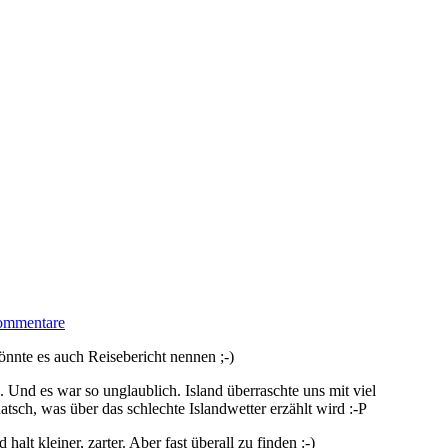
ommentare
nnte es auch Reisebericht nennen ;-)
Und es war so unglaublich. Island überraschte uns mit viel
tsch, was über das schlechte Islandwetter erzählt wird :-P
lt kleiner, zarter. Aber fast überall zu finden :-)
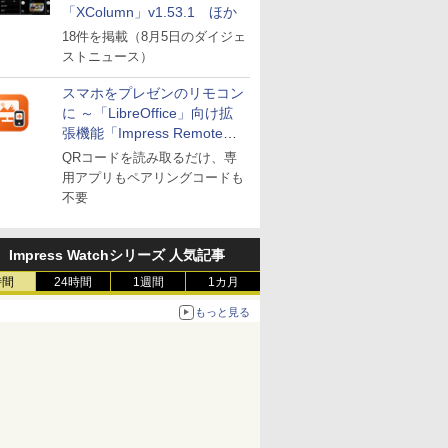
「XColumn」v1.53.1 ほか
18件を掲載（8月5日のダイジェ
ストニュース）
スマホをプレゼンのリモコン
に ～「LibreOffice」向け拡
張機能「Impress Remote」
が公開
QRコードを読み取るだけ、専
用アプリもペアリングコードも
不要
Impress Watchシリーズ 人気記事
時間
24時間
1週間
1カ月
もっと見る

_ _ _ _ _ _ _

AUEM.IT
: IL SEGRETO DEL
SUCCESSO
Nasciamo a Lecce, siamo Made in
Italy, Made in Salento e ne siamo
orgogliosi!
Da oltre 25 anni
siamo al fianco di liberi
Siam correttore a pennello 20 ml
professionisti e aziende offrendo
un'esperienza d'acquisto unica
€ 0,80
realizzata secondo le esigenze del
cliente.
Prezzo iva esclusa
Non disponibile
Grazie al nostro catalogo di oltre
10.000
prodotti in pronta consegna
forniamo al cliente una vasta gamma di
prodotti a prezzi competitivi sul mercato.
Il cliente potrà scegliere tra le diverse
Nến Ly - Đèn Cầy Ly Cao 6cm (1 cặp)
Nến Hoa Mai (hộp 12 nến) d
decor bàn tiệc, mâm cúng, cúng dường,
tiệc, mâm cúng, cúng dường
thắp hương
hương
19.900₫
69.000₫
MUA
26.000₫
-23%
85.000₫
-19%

_ _ _ _ _ _ _

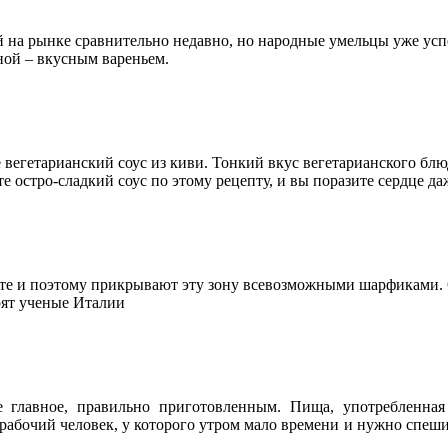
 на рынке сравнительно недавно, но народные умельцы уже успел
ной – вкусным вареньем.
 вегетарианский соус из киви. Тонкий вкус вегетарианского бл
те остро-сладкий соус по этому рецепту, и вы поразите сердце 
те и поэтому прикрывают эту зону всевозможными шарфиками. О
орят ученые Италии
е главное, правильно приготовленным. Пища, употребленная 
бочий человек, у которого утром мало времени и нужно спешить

_ _ _ _ _ _ _

What is needed — Using the entries above, give the number of lines that carry the string "oltre", without anything else.

Your response — 2